If genes may appear (by evolution from other sequences, duplication, or lateral transfer) and disappear (by deletion) from genomes, any single gene is unlikely to have been present in a lineage for its entire history. We can think of this using the ‘rope metaphor’ for a genome (Zhaxybayeva and Gogarten, 2004): there may be no single fiber (gene) running the entire length of the rope, yet the rope itself (the organismal lineage) is continuous.
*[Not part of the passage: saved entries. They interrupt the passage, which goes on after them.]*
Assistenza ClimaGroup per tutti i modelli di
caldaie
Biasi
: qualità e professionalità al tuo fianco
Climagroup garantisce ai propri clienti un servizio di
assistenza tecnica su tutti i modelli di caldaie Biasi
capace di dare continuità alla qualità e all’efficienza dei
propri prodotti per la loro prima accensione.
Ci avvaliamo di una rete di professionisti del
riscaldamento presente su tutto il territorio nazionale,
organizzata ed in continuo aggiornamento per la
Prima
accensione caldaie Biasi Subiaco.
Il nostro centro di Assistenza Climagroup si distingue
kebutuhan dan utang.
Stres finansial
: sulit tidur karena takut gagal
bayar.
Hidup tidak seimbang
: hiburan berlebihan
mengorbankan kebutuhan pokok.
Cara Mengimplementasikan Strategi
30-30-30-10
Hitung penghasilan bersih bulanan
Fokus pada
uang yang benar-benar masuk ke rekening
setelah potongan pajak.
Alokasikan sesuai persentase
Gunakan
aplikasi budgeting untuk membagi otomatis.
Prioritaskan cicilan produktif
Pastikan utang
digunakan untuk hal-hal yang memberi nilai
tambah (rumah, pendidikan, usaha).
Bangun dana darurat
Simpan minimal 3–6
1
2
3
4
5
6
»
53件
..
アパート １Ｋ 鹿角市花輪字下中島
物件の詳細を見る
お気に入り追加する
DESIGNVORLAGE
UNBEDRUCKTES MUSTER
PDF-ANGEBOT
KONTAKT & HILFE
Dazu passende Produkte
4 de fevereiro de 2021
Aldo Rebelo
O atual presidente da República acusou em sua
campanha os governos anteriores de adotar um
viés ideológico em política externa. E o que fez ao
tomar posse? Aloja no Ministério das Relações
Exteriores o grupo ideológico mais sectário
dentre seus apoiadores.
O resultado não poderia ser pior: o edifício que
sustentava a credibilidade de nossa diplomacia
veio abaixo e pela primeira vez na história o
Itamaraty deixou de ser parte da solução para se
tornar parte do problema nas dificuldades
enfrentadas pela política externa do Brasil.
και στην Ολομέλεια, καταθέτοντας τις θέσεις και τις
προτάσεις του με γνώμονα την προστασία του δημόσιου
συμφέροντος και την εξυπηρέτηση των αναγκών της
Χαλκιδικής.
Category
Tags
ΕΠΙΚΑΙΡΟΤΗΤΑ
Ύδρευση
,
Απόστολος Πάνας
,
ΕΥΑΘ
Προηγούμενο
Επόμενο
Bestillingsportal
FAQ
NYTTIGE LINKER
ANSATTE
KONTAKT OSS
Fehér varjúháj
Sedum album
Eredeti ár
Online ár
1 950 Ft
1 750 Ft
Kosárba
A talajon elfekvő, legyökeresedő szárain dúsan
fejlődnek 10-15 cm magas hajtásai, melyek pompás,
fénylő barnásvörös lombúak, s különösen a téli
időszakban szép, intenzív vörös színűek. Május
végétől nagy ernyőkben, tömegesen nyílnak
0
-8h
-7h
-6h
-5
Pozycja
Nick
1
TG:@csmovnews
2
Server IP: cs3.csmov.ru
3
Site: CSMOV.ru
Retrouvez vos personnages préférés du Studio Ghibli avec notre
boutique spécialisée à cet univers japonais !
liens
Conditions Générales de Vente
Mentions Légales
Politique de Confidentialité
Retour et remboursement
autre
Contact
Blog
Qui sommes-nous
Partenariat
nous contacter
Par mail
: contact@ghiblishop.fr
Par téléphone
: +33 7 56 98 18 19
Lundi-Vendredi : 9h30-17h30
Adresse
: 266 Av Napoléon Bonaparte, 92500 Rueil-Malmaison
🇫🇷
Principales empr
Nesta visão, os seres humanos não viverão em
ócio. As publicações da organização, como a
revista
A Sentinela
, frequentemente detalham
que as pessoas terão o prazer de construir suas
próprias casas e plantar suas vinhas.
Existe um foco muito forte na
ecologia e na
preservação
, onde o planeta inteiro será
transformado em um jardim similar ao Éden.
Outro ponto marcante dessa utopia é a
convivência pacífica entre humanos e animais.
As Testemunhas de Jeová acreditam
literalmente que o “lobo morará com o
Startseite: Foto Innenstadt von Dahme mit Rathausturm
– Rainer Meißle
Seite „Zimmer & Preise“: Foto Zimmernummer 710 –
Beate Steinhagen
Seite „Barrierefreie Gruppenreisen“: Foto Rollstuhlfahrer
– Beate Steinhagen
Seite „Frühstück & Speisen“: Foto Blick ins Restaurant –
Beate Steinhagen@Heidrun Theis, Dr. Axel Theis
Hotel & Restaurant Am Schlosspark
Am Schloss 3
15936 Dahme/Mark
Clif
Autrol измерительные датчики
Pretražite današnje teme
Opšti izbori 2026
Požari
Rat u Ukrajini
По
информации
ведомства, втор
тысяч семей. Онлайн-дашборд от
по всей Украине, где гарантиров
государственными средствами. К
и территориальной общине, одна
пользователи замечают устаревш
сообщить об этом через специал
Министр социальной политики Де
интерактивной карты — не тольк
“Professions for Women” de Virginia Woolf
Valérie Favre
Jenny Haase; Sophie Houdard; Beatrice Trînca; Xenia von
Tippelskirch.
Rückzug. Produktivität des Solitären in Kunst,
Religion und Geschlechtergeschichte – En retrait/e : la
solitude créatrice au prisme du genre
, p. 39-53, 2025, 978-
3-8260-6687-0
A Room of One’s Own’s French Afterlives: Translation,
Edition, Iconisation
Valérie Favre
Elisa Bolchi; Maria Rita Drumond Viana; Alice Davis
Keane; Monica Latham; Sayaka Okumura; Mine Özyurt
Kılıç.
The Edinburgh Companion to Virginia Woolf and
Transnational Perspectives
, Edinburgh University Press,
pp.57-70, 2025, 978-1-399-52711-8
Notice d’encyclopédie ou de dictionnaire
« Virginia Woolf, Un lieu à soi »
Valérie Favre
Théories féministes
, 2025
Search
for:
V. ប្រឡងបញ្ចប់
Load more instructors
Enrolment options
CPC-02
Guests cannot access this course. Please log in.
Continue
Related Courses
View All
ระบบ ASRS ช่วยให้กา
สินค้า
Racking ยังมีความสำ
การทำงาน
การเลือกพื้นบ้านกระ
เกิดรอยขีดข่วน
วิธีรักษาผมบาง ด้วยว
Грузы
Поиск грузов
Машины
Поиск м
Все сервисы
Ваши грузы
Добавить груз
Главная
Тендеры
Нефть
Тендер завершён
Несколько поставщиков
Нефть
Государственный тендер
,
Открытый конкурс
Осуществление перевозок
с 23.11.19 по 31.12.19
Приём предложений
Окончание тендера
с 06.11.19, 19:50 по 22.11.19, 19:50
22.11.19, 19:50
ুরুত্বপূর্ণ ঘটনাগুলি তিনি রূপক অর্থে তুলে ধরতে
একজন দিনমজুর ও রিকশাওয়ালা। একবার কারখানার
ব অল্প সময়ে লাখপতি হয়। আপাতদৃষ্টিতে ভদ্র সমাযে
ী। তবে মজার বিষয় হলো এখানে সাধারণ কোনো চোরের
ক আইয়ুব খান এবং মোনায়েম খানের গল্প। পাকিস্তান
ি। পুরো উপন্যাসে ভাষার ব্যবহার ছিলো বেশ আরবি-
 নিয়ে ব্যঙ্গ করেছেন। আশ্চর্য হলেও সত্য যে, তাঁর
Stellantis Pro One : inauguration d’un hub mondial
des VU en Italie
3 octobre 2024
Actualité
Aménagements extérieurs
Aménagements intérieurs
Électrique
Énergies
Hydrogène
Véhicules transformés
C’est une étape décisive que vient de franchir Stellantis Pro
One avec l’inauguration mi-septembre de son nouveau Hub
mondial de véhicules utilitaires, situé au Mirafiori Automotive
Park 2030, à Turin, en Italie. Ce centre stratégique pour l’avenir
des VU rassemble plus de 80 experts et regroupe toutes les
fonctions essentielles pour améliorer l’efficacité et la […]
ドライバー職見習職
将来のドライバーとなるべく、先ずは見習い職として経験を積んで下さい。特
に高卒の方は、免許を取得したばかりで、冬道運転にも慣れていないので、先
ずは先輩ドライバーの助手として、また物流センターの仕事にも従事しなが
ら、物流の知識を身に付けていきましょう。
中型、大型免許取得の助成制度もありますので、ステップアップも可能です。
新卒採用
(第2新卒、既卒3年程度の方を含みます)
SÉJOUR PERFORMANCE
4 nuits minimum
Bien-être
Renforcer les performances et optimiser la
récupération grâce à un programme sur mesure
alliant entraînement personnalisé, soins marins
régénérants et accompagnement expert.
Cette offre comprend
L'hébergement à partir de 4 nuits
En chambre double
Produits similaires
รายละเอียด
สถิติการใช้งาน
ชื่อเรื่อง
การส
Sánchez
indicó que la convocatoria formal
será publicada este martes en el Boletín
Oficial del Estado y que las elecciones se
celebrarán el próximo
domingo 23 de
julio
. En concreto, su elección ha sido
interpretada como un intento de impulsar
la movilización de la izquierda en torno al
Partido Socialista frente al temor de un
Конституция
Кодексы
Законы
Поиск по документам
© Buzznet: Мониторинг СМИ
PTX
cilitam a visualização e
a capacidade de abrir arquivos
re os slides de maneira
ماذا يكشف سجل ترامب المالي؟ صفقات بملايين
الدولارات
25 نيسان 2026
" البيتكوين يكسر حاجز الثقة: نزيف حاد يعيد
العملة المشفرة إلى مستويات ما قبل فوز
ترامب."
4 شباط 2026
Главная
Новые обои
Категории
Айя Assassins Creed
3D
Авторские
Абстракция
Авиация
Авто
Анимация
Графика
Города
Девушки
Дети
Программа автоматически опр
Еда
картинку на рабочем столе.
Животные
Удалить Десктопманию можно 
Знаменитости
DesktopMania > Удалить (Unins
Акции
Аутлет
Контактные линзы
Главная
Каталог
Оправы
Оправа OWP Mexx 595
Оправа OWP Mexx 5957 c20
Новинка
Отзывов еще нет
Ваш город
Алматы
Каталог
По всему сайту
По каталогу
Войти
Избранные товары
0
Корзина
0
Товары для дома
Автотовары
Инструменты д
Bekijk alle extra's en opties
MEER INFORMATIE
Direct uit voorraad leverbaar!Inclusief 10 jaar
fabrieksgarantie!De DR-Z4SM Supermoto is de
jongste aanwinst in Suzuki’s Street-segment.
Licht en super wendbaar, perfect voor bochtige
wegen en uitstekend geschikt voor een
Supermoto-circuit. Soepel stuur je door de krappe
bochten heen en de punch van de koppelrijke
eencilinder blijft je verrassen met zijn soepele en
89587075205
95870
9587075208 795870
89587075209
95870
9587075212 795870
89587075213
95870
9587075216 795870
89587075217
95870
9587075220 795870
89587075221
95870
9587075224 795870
If we know the rates of appearance and disappearance of genes, we can estimate the expected residence time of a gene in the genome of a lineage. This tells us how far back in time we might be able to reconstruct the history of an organism from a single gene. We calculate residence times for the E. coli strains and for A. fulgidus and B. subtilis. We then use the estimated divergence times between pairs of taxa to estimate a least-squares phylogeny for 66 sequenced genomes in the COG database.
Unobservable data
For nucleic acid or protein sequences, all states are observable in extant taxa. In contrast, a gene family that is absent from every taxon in the data set may not be observable. One way to solve this problem is to calculate likelihoods conditional on a gene family being observable (Gu, 2000). However, a gene family does not appear in the COG database unless it is present in at least three taxa. A gene family present in both members of a pair is not necessarily observable, and a gene family absent from both members of a pair is not necessarily unobservable. It is therefore difficult to use the conditioned likelihood approach when estimating pairwise maximum likelihood distances. Instead, we used a locally-weighted least-squares method to impute the numbers of unobserved gene families for each pair of taxa, as described in the methods.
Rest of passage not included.